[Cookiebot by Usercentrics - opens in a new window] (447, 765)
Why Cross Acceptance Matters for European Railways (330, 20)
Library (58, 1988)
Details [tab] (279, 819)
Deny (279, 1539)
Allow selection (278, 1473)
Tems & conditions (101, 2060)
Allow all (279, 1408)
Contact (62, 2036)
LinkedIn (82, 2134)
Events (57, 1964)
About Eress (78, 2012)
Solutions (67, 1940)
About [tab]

*WHAT YOU NEED TO DO:*
Starting at the line that contains "Why Cross Acceptance", retype each line through the end of the listing above and nothing else.

*OUTPUT:*
Why Cross Acceptance Matters for European Railways (330, 20)
Library (58, 1988)
Details [tab] (279, 819)
Deny (279, 1539)
Allow selection (278, 1473)
Tems & conditions (101, 2060)
Allow all (279, 1408)
Contact (62, 2036)
LinkedIn (82, 2134)
Events (57, 1964)
About Eress (78, 2012)
Solutions (67, 1940)
About [tab]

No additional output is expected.